Short-Handed UCLA Beats Cal Again on Track

Times Staff Writer

Henry Thomas, UCLA’s outstanding freshman sprinter, didn’t score a point. Neither did weightmen John Frazier and Jim Banich, who didn’t compete.

Nevertheless, UCLA’s track team defeated California, 90 1/2 to 72 1/2, Saturday at Drake Stadium on a day that was more suited to Oregon’s Ducks.

Athletes competed in a drizzle for most of the meet, until the rain got serious near the end of the day.

“Since we’re not going to Oregon this year, we wanted to test ourselves in Oregon weather,” UCLA track Coach Bob Larsen said.


It was UCLA’s 18th straight dual-meet victory, and it’s likely that Larsen has the best dual meet team in the country, although Washington State Coach John Chaplin would take exception. The schools can’t settle the issue because they don’t meet this year.

Thomas has a sore right foot and, after running the anchor leg in the 400-meter relay--an event that Cal won in a mild upset--he was scratched from the 100, 200 and 1,600-meter relay.

He’ll be inactive for the next two weeks, at least, as a precautionary measure.

Frazier, a senior, was held out of the meet because there is a question concerning his eligibility pending an interpretation of NCAA rules.


As a redshirt athlete in 1984, Frazier competed unattached in some collegiate meets. Larsen said an NCAA rule once allowed for a redshirt to compete, but there was a subsequent new interpretation of the rule and he was unaware of it.

“We’ve asked for a clarification of the rule, but the NCAA officers don’t meet until Thursday, and that’s why we held John out of the meet,” Larsen said. “I’m optimistic that he’ll retain his eligibility because we have some excellent people working on this at the UCLA, Pacific 10 and NCAA level.”

Banich was inactive due to a groin injury. Frazier and Banich figured to go 1-2 in the shotput; Banich was favored to win the discus, and Frazier was expected to score in the hammer throw.

Even without their points, the Bruins beat what is regarded as a strong California team--one that was hopeful of beating UCLA for the first time since 1968.

The Bears suprised the Bruins by winning the opening track event, the 400-meter relay. Sloppy baton passing on the second and third legs by UCLA gave Cal’s Atlee Mahorn a 1 1/2-yard lead over Thomas on the anchor leg, and he held that advantage to the finish.
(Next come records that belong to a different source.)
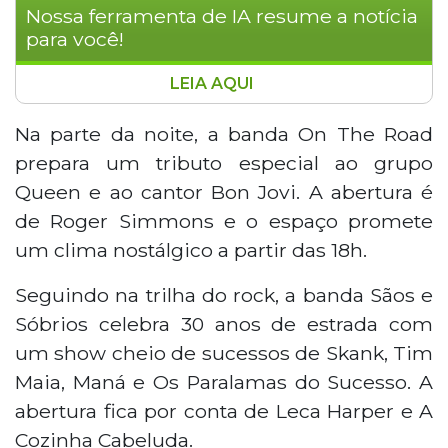
Nossa ferramenta de IA resume a notícia
para você!
LEIA AQUI
Campo Grande oferece uma
programação cultural diversificada neste
Na parte da noite, a banda On The Road
fim de semana. Destaque para a Ação
prepara um tributo especial ao grupo
Recicle Arte Urbana, que promove a troca
Queen e ao cantor Bon Jovi. A abertura é
de latas de spray vazias por brindes na
de Roger Simmons e o espaço promete
ONG Núcleo Humanitário da Vila Nhanhá,
um clima nostálgico a partir das 18h.
e para a celebração dos 30 anos da
banda Sãos e Sóbrios no Blues Bar. A
Seguindo na trilha do rock, a banda Sãos e
agenda inclui ainda apresentações
Sóbrios celebra 30 anos de estrada com
musicais no Tereza Gastrobar, tributos ao
Queen e Bon Jovi no
um show cheio de sucessos de Skank, Tim
SunsetGrowlerStation, festa Afrogueto no
Maia, Maná e Os Paralamas do Sucesso. A
Ponto Bar, além da peça teatral "Peter
abertura fica por conta de Leca Harper e A
Pan no Cerrado", que adapta o clássico
Cozinha Cabeluda.
infantil com elementos da cultura sul-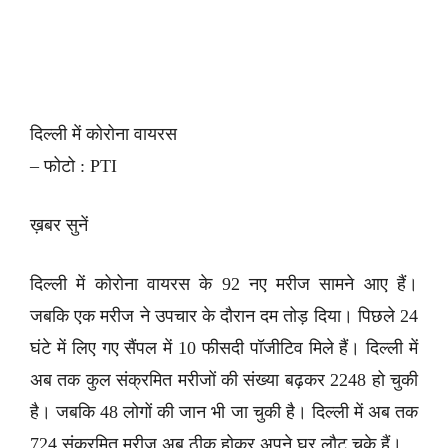
दिल्ली में कोरोना वायरस
– फोटो : PTI
ख़बर सुनें
दिल्ली में कोरोना वायरस के 92 नए मरीज सामने आए हैं।
जबकि एक मरीज ने उपचार के दौरान दम तोड़ दिया। पिछले 24
घंटे में लिए गए सैंपल में 10 फीसदी पॉजीटिव मिले हैं। दिल्ली में
अब तक कुल संक्रमित मरीजों की संख्या बढ़कर 2248 हो चुकी
है। जबकि 48 लोगों की जान भी जा चुकी है। दिल्ली में अब तक
724 संक्रमित मरीज अब ठीक होकर अपने घर लौट चुके हैं।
Cal’s time of 39.43 seconds was the second fastest in the school’s history.

“I thought we had to win the 400 relay (to win the meet),” Larsen said. “At that point, it was a tight situation. But the turnaround came when Mark Junkermann won the 1,500.”
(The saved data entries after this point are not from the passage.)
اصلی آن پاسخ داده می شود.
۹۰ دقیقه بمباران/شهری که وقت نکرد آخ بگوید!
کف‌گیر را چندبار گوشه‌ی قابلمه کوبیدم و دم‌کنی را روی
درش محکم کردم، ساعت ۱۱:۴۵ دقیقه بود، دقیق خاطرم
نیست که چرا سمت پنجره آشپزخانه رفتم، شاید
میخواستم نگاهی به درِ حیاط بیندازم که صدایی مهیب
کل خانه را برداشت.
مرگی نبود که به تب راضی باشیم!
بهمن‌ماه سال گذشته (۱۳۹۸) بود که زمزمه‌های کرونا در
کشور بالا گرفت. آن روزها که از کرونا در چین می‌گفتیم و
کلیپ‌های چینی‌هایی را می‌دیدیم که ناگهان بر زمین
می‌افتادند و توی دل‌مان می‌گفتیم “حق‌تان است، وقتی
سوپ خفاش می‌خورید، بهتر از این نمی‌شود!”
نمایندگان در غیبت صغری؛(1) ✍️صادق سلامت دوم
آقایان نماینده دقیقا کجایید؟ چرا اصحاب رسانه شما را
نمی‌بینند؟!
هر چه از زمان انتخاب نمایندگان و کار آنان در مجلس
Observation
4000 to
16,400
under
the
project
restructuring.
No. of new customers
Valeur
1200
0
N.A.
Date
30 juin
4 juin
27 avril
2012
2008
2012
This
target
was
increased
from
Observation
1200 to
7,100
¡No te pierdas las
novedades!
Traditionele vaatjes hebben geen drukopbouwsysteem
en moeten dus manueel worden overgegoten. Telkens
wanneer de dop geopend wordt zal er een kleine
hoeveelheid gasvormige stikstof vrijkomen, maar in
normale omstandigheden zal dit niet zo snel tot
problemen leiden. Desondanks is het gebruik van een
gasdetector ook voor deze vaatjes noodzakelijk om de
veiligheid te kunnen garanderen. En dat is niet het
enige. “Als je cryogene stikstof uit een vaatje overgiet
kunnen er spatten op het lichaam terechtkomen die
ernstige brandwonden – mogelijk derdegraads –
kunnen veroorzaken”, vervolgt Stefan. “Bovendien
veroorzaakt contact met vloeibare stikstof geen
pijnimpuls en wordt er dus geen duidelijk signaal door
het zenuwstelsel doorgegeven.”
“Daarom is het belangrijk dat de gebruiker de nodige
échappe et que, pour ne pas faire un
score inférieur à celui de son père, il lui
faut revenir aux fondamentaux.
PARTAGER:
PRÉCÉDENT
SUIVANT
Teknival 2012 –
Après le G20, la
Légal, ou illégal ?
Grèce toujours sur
Junkermann went wire to wire to win, beating favored Jay Marden of Cal with a personal best of 3:42.7.


Marden was a double winner, in the 1,500 and the 5,000, against the Bruins last year.
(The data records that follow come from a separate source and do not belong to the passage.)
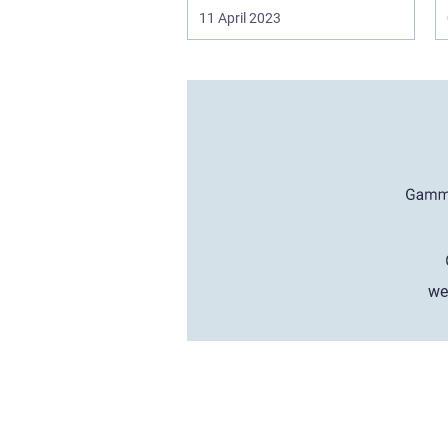
11 April 2023
we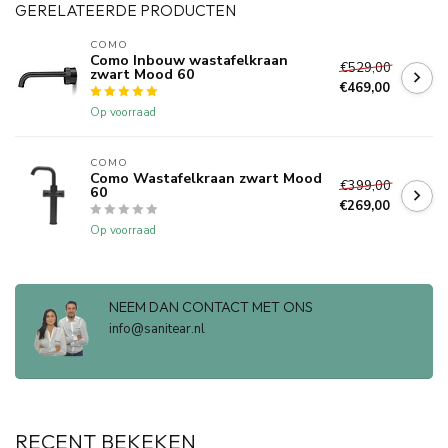
GERELATEERDE PRODUCTEN
COMO
Como Inbouw wastafelkraan
€529,00
zwart Mood 60
€469,00
Op voorraad
COMO
Como Wastafelkraan zwart Mood
€399,00
60
€269,00
Op voorraad
NEEM DAN CONTACT MET ONS
info@sanitear.nl
RECENT BEKEKEN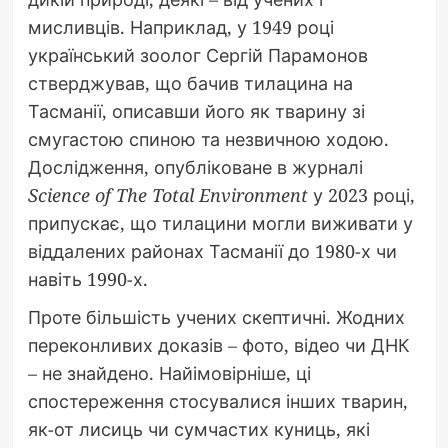
мисливців. Наприклад, у 1949 році
український зоолог Сергій Парамонов
стверджував, що бачив тилацина на
Тасманії, описавши його як тварину зі
смугастою спиною та незвичною ходою.
Дослідження, опубліковане в журналі
Science of The Total Environment
у 2023 році,
припускає, що тилацини могли виживати у
віддалених районах Тасманії до 1980-х чи
навіть 1990-х.
Проте більшість учених скептичні. Жодних
переконливих доказів – фото, відео чи ДНК
– не знайдено. Найімовірніше, ці
спостереження стосувалися інших тварин,
як-от лисиць чи сумчастих куниць, які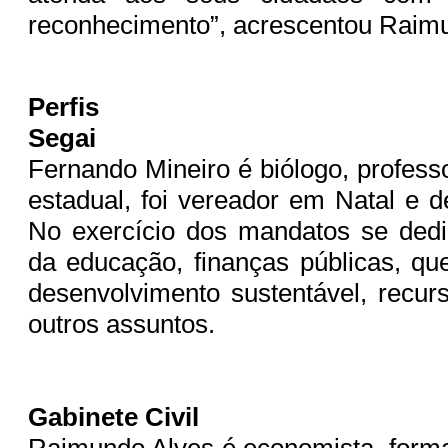
reconhecimento”, acrescentou Raim
Perfis
Segai
Fernando Mineiro é biólogo, profess
estadual, foi vereador em Natal e d
No exercício dos mandatos se dedi
da educação, finanças públicas, qu
desenvolvimento sustentável, recurs
outros assuntos.
Gabinete Civil
Raimundo Alves é economista, form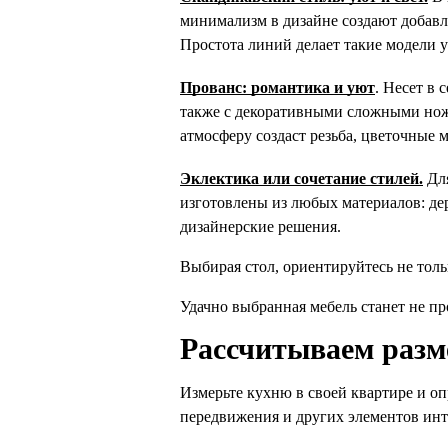
минимализм в дизайне создают добавл
Простота линий делает такие модели 
Прованс: романтика и уют
. Несет в 
также с декоративными сложными нож
атмосферу создаст резьба, цветочные
Эклектика или сочетание стилей.
 Дл
изготовлены из любых материалов: дер
дизайнерские решения.
Выбирая стол, ориентируйтесь не толь
Удачно выбранная мебель станет не пр
Рассчитываем разм
Измерьте кухню в своей 
к
варти
ре
 и оп
передвижения и других элементов инт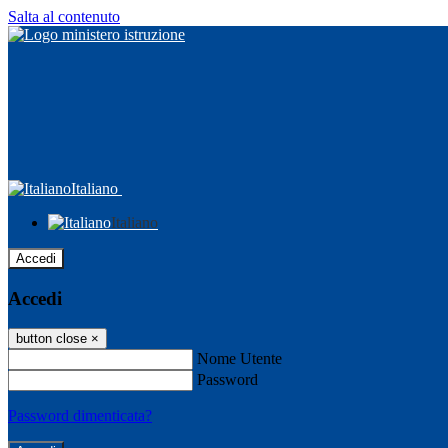
Salta al contenuto
Italiano
Italiano
Accedi
Accedi
button close
×
Nome Utente
Password
Password dimenticata?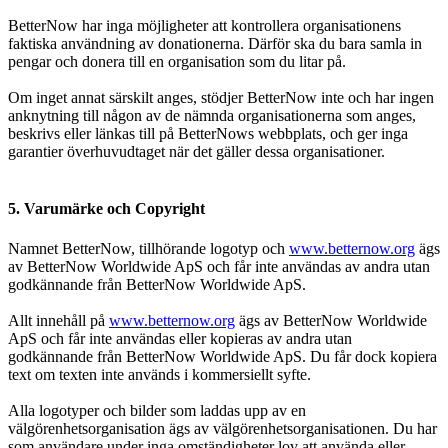
BetterNow har inga möjligheter att kontrollera organisationens
faktiska användning av donationerna. Därför ska du bara samla in
pengar och donera till en organisation som du litar på.
Om inget annat särskilt anges, stödjer BetterNow inte och har ingen
anknytning till någon av de nämnda organisationerna som anges,
beskrivs eller länkas till på BetterNows webbplats, och ger inga
garantier överhuvudtaget när det gäller dessa organisationer.
5. Varumärke och Copyright
Namnet BetterNow, tillhörande logotyp och
www.betternow.org
ägs
av BetterNow Worldwide ApS och får inte användas av andra utan
godkännande från BetterNow Worldwide ApS.
Allt innehåll på
www.betternow.org
ägs av BetterNow Worldwide
ApS och får inte användas eller kopieras av andra utan
godkännande från BetterNow Worldwide ApS. Du får dock kopiera
text om texten inte används i kommersiellt syfte.
Alla logotyper och bilder som laddas upp av en
välgörenhetsorganisation ägs av välgörenhetsorganisationen. Du har
som användare under inga omständigheter lov att använda eller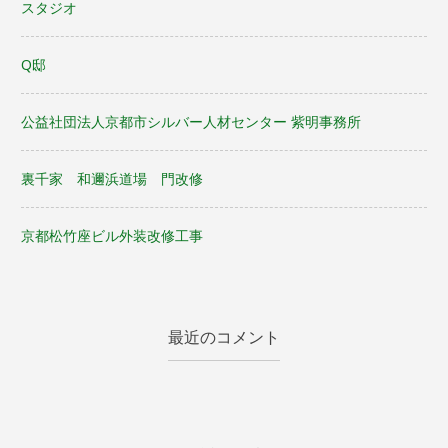
スタジオ
シ
Q邸
ョ
ン
公益社団法人京都市シルバー人材センター 紫明事務所
裏千家 和邇浜道場 門改修
京都松竹座ビル外装改修工事
最近のコメント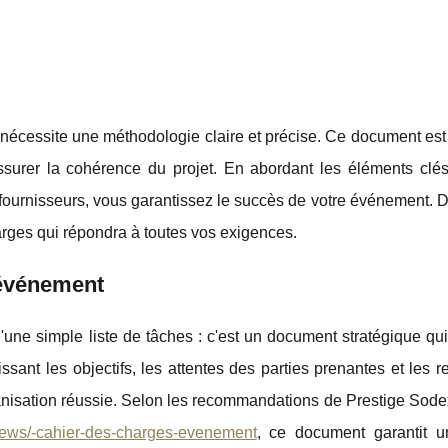
nécessite une méthodologie claire et précise. Ce document est 
t assurer la cohérence du projet. En abordant les éléments clé
s fournisseurs, vous garantissez le succès de votre événement.
arges qui répondra à toutes vos exigences.
 événement
ne simple liste de tâches : c'est un document stratégique qui
issant les objectifs, les attentes des parties prenantes et les 
rganisation réussie. Selon les recommandations de Prestige Sod
news/-cahier-des-charges-evenement
, ce document garantit u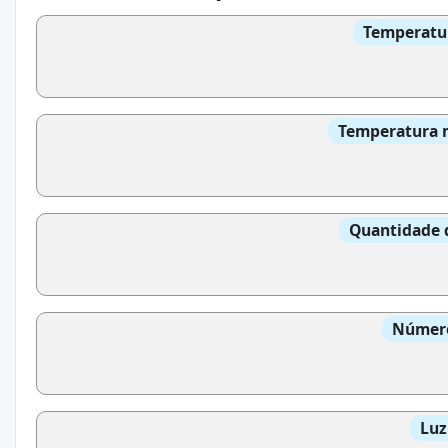
Temperatur
Temperatura m
Quantidade 
Número
Luz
The Bruins also got an unexpected lift in the high jump and long jump.

“If I had to single out any one key it would be those events,” Cal Coach Erv Hunt said. “They outscored us, 17-1. I don’t know how to explain that. If someone had told me that the high jump would be 9-0, I would have thought we would have had the 9.”

Cal had a slim chance, though, of winning the meet with two events left, the 5,000 and 1,600-meter relay. But the Bruins needed only one point from the 5,000 to clinch the meet, and they got it easily as Jon Butler and Joe Nitti finished second and third, respectively, behind Marden.

There were some creditable performances on a day that was hardly ideal for track, namely:

--UCLA’s Danny Everett was an impressive winner in the 400 with a lifetime best time of 45.49 seconds. Everett also came back to run down Mahorn in the stretch of the 1,600 relay. UCLA’s winning time was 3:07.72.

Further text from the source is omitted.